Morris Topchevsky 1899–1947
Morris Topchevky’s father was an iron worker and labor activist in Białystok, Russia (now Poland). To escape the pogroms in which four of Morris’s siblings perished, the family emigrated to the U.S. when he was ten and settled in Chicago. After high school Topchevsky worked in a sign painting business and studied art with Enella Benedict at Hull-House, the settlement community founded in Chicago’s West Side immigrant neighborhood by Jane Addams and Ellen Gates Starr. He then enrolled in the Art Institute of Chicago, where Albert Krehbiel was among his most important teachers. Topchevsky’s early paintings, many of them scenes of Chicago, met with some success in exhibitions in Chicago, in Philadelphia at the Pennsylvania Academy of the Fine Arts, and elsewhere.
In 1924, Topchevsky traveled to Mexico, then attracting numerous progressive American artists eager to absorb the example of a social justice-driven art advanced by Diego Rivera and others. In addition to meeting with Rivera and his circle, Topchevsky traveled and worked as a draftsman on an archaeological excavation and studied at the Academy of San Carlos in Mexico City. After two years in Mexico Topchevsky returned to Chicago to teach at Hull-House, where his pupils included his younger brother Alexander (Alex Topp). He spent three more years in Mexico as a lecturer, followed by an appointment to the faculty of the short-lived University of Wisconsin Experimental College.

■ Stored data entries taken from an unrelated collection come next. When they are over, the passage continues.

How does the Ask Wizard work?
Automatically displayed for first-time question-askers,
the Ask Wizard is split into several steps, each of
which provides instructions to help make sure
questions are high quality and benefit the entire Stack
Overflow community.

In 1932 Topchevsky became a resident instructor in the Abraham Lincoln Center in Bronzeville, the African American neighborhood on Chicago’s South Side; among the many students he mentored were painter and printmaker Charles White and author Richard Wright. “Toppy”’s commitment to art as an expression of and means toward the liberation of the oppressed deepened further in response to the widespread privations of the Great Depression and the rise of fascism in Europe. By 1936 he was described as the “leading leftist among Chicago artists” and “frankly a propagandist” in his art.i Employed in the WPA’s Illinois Art Project, he helped organize artists in the Chicago Artists’ Union. He was also active in the John Reed Club, the leftist American Artists’ Congress, and the American Jewish Art (later Arts) Club, formed in 1940 from the organization Around the Palette as a response to Nazi oppression of European Jews. From the early 1930s until his premature death at the age of forty-eight, Topchevsky created prints and oil and watercolor paintings that forthrightly protest discrimination, oppression, poverty, and intolerance, conveying his conviction of the power of art to improve society.
Wendy Greenhouse, PhD
i C. J. Bulliet, “Artists of Chicago Past and Present. No. 70: Morris Topchevsky,” Chicago Daily News, June 27, 1936.